The official patch corrects this by adding jointype checks during Bloom filter application:
if( pTabItem->fg.jointype & JT_LEFT ) continue;
This skips Bloom filter formation for any table participating in a LEFT JOIN’s right side, preserving the null-extension behavior required by SQL standards.
Performance Considerations
While disabling Bloom filters restores correctness, it may impact query speed on large datasets.
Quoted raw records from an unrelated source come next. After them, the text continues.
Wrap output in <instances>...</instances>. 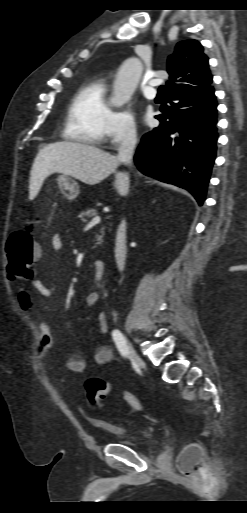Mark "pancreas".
I'll return each instance as SVG.
<instances>
[{"instance_id": "cf45deb5", "label": "pancreas", "mask_w": 247, "mask_h": 513, "mask_svg": "<svg viewBox=\"0 0 247 513\" xmlns=\"http://www.w3.org/2000/svg\"><path fill=\"white\" fill-rule=\"evenodd\" d=\"M96 215H97V211L95 209H86L85 211H83L79 214L78 218L80 219V221L86 223V222H88L89 218L96 216ZM100 233L102 236L104 235V228L101 229ZM102 236H99L98 239H101Z\"/></svg>"}]
</instances>
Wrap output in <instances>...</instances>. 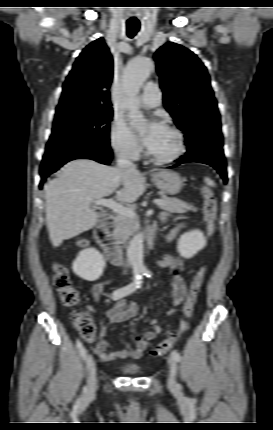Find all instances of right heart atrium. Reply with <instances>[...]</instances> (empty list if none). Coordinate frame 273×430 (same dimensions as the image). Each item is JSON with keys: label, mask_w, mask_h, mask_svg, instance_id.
I'll return each instance as SVG.
<instances>
[{"label": "right heart atrium", "mask_w": 273, "mask_h": 430, "mask_svg": "<svg viewBox=\"0 0 273 430\" xmlns=\"http://www.w3.org/2000/svg\"><path fill=\"white\" fill-rule=\"evenodd\" d=\"M110 138L111 146L118 156L136 159L140 155V145L123 122L115 121L112 124Z\"/></svg>", "instance_id": "obj_1"}]
</instances>
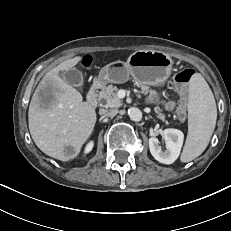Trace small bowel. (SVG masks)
<instances>
[{
	"mask_svg": "<svg viewBox=\"0 0 231 231\" xmlns=\"http://www.w3.org/2000/svg\"><path fill=\"white\" fill-rule=\"evenodd\" d=\"M174 107H175V103L172 102V101H171V102H168V103L166 104V108L169 109V110H173Z\"/></svg>",
	"mask_w": 231,
	"mask_h": 231,
	"instance_id": "obj_1",
	"label": "small bowel"
}]
</instances>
Mitigation strategies include:
Partial Indexing
Create filtered indexes matching common query patterns:CREATE INDEX supersession_active_idx ON supersession(superseded_table_name, superseded_auth_name, superseded_code) WHERE same_source_target_crs = 1;
Materialized Views
Convert the UNION ALL view to a temporary table with periodic refreshes:CREATE TEMP TABLE coord_op_materialized AS SELECT * FROM coordinate_operation_view;
Compound Index Optimization
Combine frequently joined columns in covering indexes:CREATE INDEX usage_extent_idx ON usage( object_table_name, object_auth_name, object_code, extent_auth_name, extent_code );
Cross-Version Compatibility
For codebases requiring SQLite version flexibility:
Runtime Version Checks
Adjust query structure based on detected SQLite version:SELECT sqlite_version() >= '3.38.0' AS is_new; /* Branch query logic accordingly */
Defensive Query Construction
Use query patterns robust to optimizer changes:SELECT ... FROM (SELECT * FROM coordinate_operation_view) v1 /* Prevent view flattening */ JOIN ...
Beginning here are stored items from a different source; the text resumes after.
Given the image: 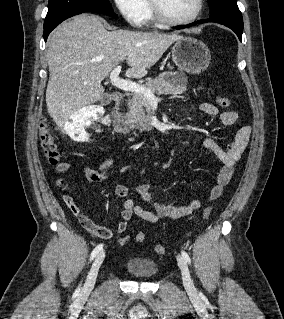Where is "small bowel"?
Wrapping results in <instances>:
<instances>
[{
    "instance_id": "c3829d8e",
    "label": "small bowel",
    "mask_w": 284,
    "mask_h": 319,
    "mask_svg": "<svg viewBox=\"0 0 284 319\" xmlns=\"http://www.w3.org/2000/svg\"><path fill=\"white\" fill-rule=\"evenodd\" d=\"M200 110L210 116H219L223 125L231 127L236 124L238 115L234 111L219 112L216 106L209 102L200 104ZM251 135L250 127H240L235 135L232 143L224 148L218 144L215 140L207 138L203 142L205 149L214 153L218 159L222 162V168L220 169L216 183L209 190L206 199L213 201L219 198L223 192L224 187L231 181L234 174V166L240 160L244 151L246 150ZM70 168V163L63 161L59 163L55 171L60 174L67 171ZM83 173L86 179L93 183H100L108 178L106 171L98 172L92 169L90 166L83 167ZM142 199L147 202L152 210H147L140 205L134 203L128 198V188L125 185H117L115 188L116 195L120 200L121 205V221L118 223L115 230L116 233H123L127 228L128 221L135 215L140 219L155 224L164 218L179 219L190 215L193 211L200 208L202 204L201 199L192 200L188 205L173 206L165 205L156 202L151 193V185L148 183L141 184L137 189ZM63 201L68 209L78 218L82 227L87 230L91 235L108 239L114 234V231L94 223L74 202V199L70 195H64Z\"/></svg>"
}]
</instances>
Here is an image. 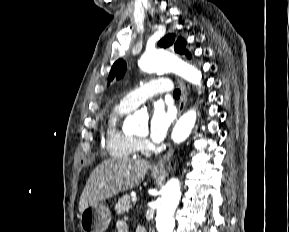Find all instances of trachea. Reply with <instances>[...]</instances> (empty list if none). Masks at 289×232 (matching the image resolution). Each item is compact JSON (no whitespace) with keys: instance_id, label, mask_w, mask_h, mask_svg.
Masks as SVG:
<instances>
[{"instance_id":"obj_1","label":"trachea","mask_w":289,"mask_h":232,"mask_svg":"<svg viewBox=\"0 0 289 232\" xmlns=\"http://www.w3.org/2000/svg\"><path fill=\"white\" fill-rule=\"evenodd\" d=\"M180 94H181L180 90L179 89H175L174 92H173V97L179 98Z\"/></svg>"}]
</instances>
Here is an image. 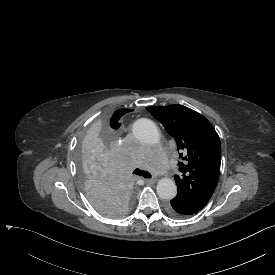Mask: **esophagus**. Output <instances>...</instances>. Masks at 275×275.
I'll use <instances>...</instances> for the list:
<instances>
[{
	"instance_id": "obj_1",
	"label": "esophagus",
	"mask_w": 275,
	"mask_h": 275,
	"mask_svg": "<svg viewBox=\"0 0 275 275\" xmlns=\"http://www.w3.org/2000/svg\"><path fill=\"white\" fill-rule=\"evenodd\" d=\"M145 182H146L147 184H151V183H154L155 180H154V179H145Z\"/></svg>"
}]
</instances>
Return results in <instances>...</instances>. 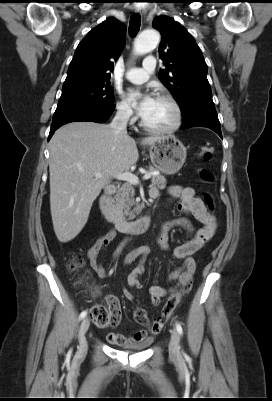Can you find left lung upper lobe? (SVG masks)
<instances>
[{
    "label": "left lung upper lobe",
    "mask_w": 272,
    "mask_h": 401,
    "mask_svg": "<svg viewBox=\"0 0 272 401\" xmlns=\"http://www.w3.org/2000/svg\"><path fill=\"white\" fill-rule=\"evenodd\" d=\"M152 25L162 35L159 57L166 69L159 71V79L178 102L182 115L197 108L215 107L207 64L193 37L168 16L155 17Z\"/></svg>",
    "instance_id": "1"
}]
</instances>
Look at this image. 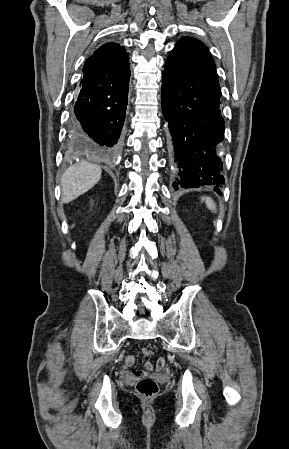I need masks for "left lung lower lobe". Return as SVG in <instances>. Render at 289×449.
Masks as SVG:
<instances>
[{
	"label": "left lung lower lobe",
	"mask_w": 289,
	"mask_h": 449,
	"mask_svg": "<svg viewBox=\"0 0 289 449\" xmlns=\"http://www.w3.org/2000/svg\"><path fill=\"white\" fill-rule=\"evenodd\" d=\"M215 64L208 58L174 48L165 63L162 111L167 146L176 164L173 187L224 184L220 144L224 119ZM218 194L219 189L214 188Z\"/></svg>",
	"instance_id": "obj_1"
}]
</instances>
Isolation through Common Table Expressions
Force materialization points with CTEs:WITH v1 AS MATERIALIZED ( SELECT * FROM coordinate_operation_view ) SELECT ... FROM v1 ...;
Conclusion
This regression highlights the delicate balance between SQLite’s advanced optimizations and complex query semantics. By understanding Bloom filter interactions with LEFT JOIN null preservation, developers can employ targeted workarounds while awaiting official patches. The solutions presented offer both immediate mitigation and long-term prevention strategies, ensuring correct query results across SQLite versions while maintaining performance efficiency.